#### Available records:
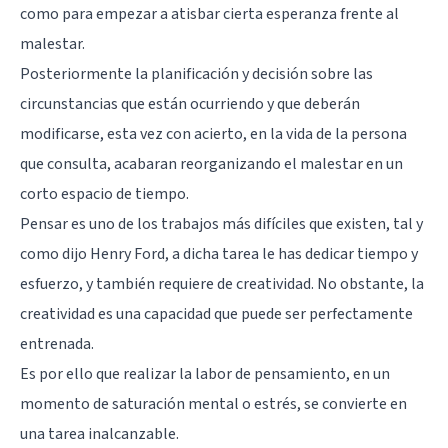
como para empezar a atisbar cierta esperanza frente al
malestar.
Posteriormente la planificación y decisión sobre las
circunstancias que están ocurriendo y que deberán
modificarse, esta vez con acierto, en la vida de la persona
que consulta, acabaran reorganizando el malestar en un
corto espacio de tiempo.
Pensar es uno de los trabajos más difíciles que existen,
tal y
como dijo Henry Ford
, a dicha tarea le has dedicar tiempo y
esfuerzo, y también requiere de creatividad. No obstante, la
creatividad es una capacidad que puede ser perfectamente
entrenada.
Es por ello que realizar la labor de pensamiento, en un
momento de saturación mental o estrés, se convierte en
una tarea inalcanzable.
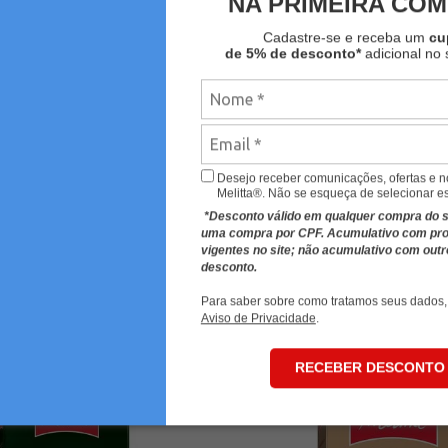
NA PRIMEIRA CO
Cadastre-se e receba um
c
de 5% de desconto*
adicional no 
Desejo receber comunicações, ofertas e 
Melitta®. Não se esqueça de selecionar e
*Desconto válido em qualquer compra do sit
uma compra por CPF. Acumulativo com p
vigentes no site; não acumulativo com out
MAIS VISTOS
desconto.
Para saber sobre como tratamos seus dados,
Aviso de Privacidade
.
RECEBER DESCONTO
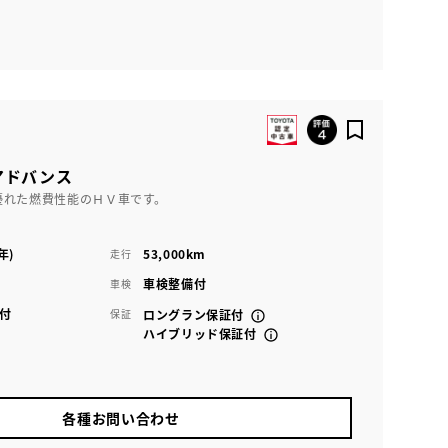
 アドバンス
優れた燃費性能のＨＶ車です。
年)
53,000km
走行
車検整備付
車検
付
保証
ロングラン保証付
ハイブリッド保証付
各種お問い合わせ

#### Aim of the exercise:
Whenever a line includes the word "sobre", pull it out of the entries.

#### Output:
Posteriormente la planificación y decisión sobre las
Para saber sobre como tratamos seus dados,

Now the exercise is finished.